What I learned was to take advantage of services that people provide. As I tell my kids, we choose our professions based what WE do best in life. For example, I don't want the woman who cuts my hair writing software (and she doesn't want me cutting hair), which is why I pay her to cut it. But more relevant to the software developer community (I'll affectionately brand us all as geeks for this rant), we need to recognize that there are services that we SHOULD be taking advantage of. For me, that's shopping. I HATE HATE HATE shopping. OK, I'm fine with buying software and hardware, but is that really shopping? More explicitly, I hate clothes shopping. I have discovered a service which I think that many of us in the geek community should embrace: the personal shopper. It's free. Some department stores (I used Lord & Taylor) pay them to help people like me, who are inept shoppers, choose items to buy. Yes, they get a commission, but that's payment for their expertise (by their employer!).
Much like the scientists and engineers who don't use version control because they don't even know it exists, how do you discover that you could benefit from a service that you don't even really know about? I had previously stumbled upon this service as I wandered aimlessly about, looking for a dress for an event that I had to attend. I happened to run into the personal shopper who took me under her wing, escorted me to "her" dressing room, and brought armloads of dresses for me to try on. She did a much better job of selecting a dress than I had done, and I returned the one that I had previously bought and purchased one that even COST LESS.
OK, there's a point here. I'm trying to let you know the process so that you, friendly geek, are not intimidated by the process.
Here's a summary of my personal shopping experience from last weekend.

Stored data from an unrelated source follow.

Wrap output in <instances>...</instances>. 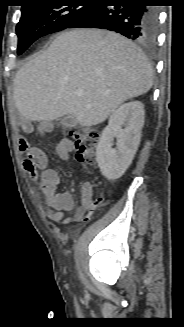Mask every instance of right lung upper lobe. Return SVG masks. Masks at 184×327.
I'll use <instances>...</instances> for the list:
<instances>
[{"label": "right lung upper lobe", "instance_id": "right-lung-upper-lobe-1", "mask_svg": "<svg viewBox=\"0 0 184 327\" xmlns=\"http://www.w3.org/2000/svg\"><path fill=\"white\" fill-rule=\"evenodd\" d=\"M44 0H23L24 3H26L25 5L22 6V9H24L25 7L38 3V2H42Z\"/></svg>", "mask_w": 184, "mask_h": 327}]
</instances>
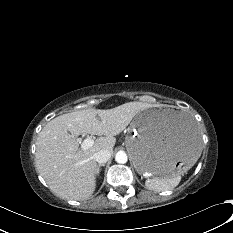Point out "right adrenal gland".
Segmentation results:
<instances>
[{
  "label": "right adrenal gland",
  "instance_id": "1",
  "mask_svg": "<svg viewBox=\"0 0 233 233\" xmlns=\"http://www.w3.org/2000/svg\"><path fill=\"white\" fill-rule=\"evenodd\" d=\"M102 166H105V164H99V165H97V170L100 171V167H102Z\"/></svg>",
  "mask_w": 233,
  "mask_h": 233
}]
</instances>
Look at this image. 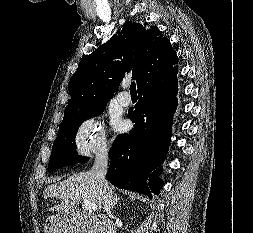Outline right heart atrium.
I'll return each mask as SVG.
<instances>
[{
  "mask_svg": "<svg viewBox=\"0 0 253 233\" xmlns=\"http://www.w3.org/2000/svg\"><path fill=\"white\" fill-rule=\"evenodd\" d=\"M75 145L79 154L85 157L108 150L105 129L99 118H87L81 122L75 134Z\"/></svg>",
  "mask_w": 253,
  "mask_h": 233,
  "instance_id": "d8ad5b80",
  "label": "right heart atrium"
}]
</instances>
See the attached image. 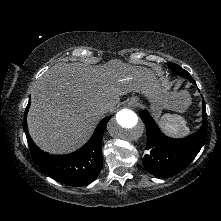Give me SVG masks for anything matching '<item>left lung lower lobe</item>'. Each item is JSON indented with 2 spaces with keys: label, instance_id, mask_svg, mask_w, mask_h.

- Call department store and make appt with personal shopper for the next day. She asked a few questions, like what I was looking for.
- Show up.
- Clothes in my SIZE were hanging in the dressing room, for me to start trying on (ordered by color, type, etc). I was a bit overwhelmed by where to start, but she walked me through it (start at the right and move left). She brought me a bottle of water and retrieved other selections along the way (different sizes, etc.).
- Try on clothes.
- Personal shopper helps decide what does/doesn't look good.

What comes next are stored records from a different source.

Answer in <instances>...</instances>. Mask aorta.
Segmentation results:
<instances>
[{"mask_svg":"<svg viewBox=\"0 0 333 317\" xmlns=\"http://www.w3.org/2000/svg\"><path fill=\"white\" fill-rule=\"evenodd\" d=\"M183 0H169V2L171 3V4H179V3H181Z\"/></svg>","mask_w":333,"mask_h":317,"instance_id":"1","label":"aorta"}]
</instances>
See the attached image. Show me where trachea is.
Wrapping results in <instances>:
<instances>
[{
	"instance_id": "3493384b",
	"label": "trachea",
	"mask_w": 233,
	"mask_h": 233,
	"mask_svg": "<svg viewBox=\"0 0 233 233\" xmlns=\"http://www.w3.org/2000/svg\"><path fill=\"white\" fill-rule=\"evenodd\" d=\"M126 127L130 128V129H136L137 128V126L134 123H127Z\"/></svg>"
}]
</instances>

- Fork over the credit card. Personal shopper even applied a coupon (I didn't need to have one with me).
- I left with a nice selection of clothes that GO TOGETHER and are updated for 2008.

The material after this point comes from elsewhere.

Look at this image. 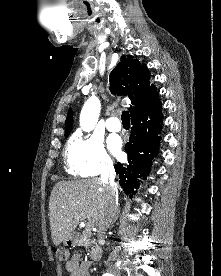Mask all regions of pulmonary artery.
Masks as SVG:
<instances>
[{"label": "pulmonary artery", "mask_w": 221, "mask_h": 276, "mask_svg": "<svg viewBox=\"0 0 221 276\" xmlns=\"http://www.w3.org/2000/svg\"><path fill=\"white\" fill-rule=\"evenodd\" d=\"M105 125H106V128L111 132H118L121 129L120 121L116 117L108 118Z\"/></svg>", "instance_id": "pulmonary-artery-1"}]
</instances>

That's my kind of shopping. I wouldn't usually expose my personal weakness (my complete lack of shopping abilities), but I figured that this was a public service. I've seen how people dress in our profession. We need to consider this as a cost of doing business.
I don't know when I'll get another "vacation" like this. I promise not to poison the dog as an excuse to get one, but he's fine and I learned a lot (and my husband and kids had a great time with our friends too). Doesn't get much better than that.